2010

The Silence After the Storm

On May 19, 2010, the Thai military concluded its crackdown on Red Shirt protests, forcing a surrender that ended weeks of violence but deepened a national rift.

May 19Original articlein the voice of precise
Royal Thai Armed Forces
Royal Thai Armed Forces

The air in Bangkok held the acrid memory of smoke and tear gas. For nine weeks, the United Front for Democracy Against Dictatorship, the Red Shirts, had occupied the city's commercial heart, a sea of crimson demanding the resignation of Prime Minister Abhisit Vejjajiva. Their protest was a festival of dissent that curdled into a siege, punctuated by grenade attacks and sniper fire.

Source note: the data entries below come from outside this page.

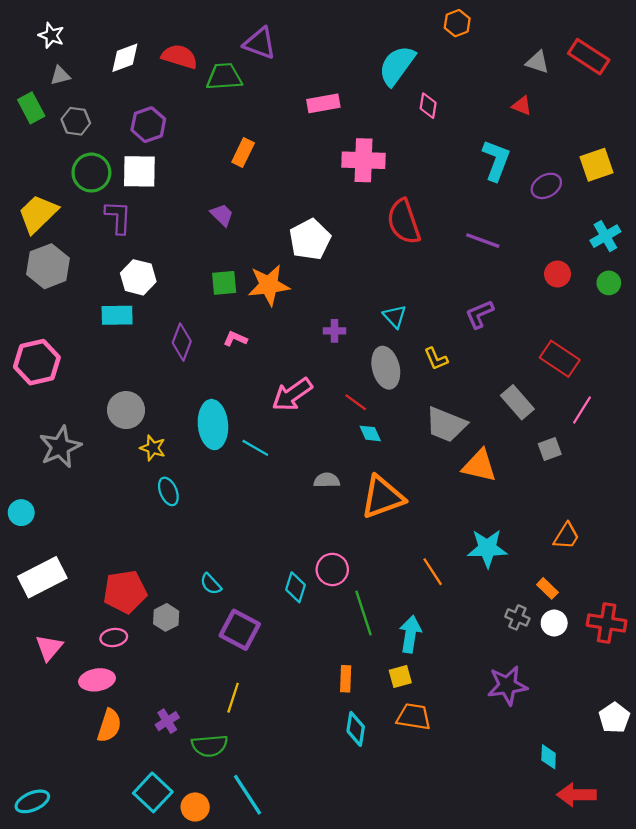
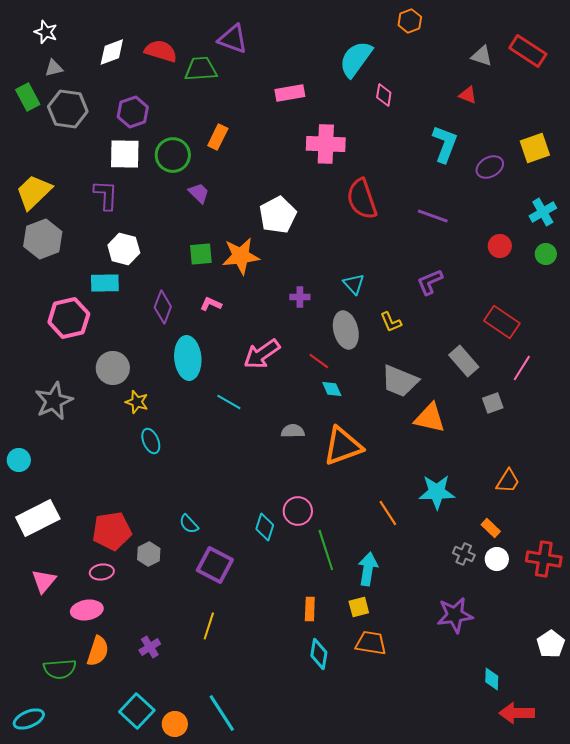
gray hexagon: (76, 121) -> (68, 109), size x1.5
green circle: (91, 173) -> (173, 155), moved
pink hexagon: (37, 362) -> (69, 318), moved
cyan ellipse: (213, 425) -> (188, 358), moved
green semicircle: (210, 746) -> (60, 669), moved

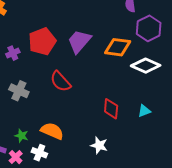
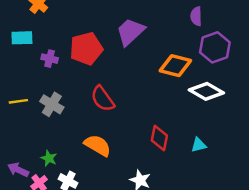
purple trapezoid: (79, 41) -> (130, 32), moved
purple cross: (13, 53) -> (50, 59), turned 32
orange semicircle: (52, 131) -> (98, 145), moved

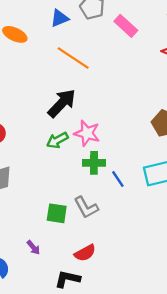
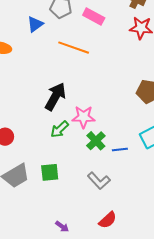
orange line: (73, 58) -> (74, 48), moved
green cross: (94, 163) -> (96, 141), turned -30
blue line: (118, 179) -> (120, 150), turned -49
green square: (57, 213) -> (50, 172), moved

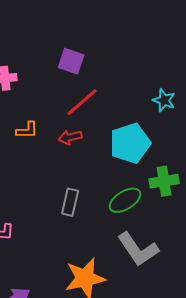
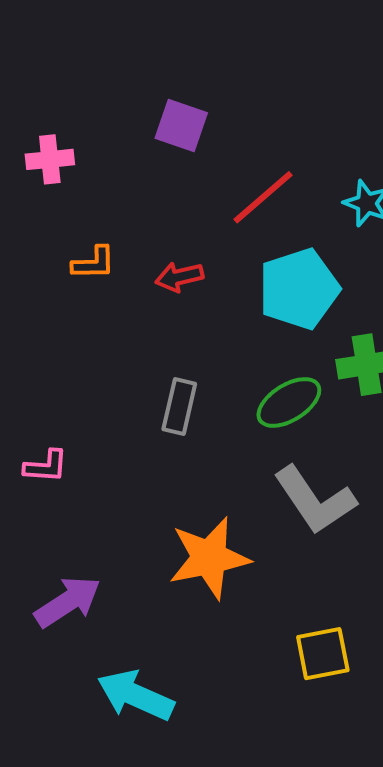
red line: (82, 102) -> (263, 197), moved

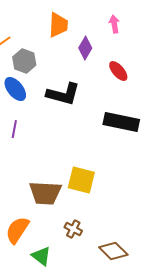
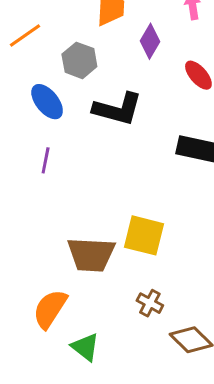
gray hexagon: (24, 61) -> (79, 60), moved
brown cross: (73, 229) -> (150, 303), moved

By May 19, the Royal Thai Armed Forces had encircled the protest camp at Ratchaprasong intersection. Armored personnel carriers advanced. The final assault was not a prolonged battle but a compression. Soldiers in olive green moved methodically, a tightening cordon. Protest leaders, facing overwhelming force and the threat of greater bloodshed, made the calculation to surrender. They were taken into custody, their movement scattered. The immediate crackle of violence ceased, replaced by an eerie quiet. The government lifted a curfew. Shopkeepers began to sweep glass. But the resolution was surgical, not curative. It extracted the immediate threat but left the infection of division untouched. The event was a period placed in the middle of a sentence. It ended a chapter of street politics but guaranteed the narrative of Thai democracy—a story of coups, colored shirts, and competing legitimacies—would continue, unresolved, on another page.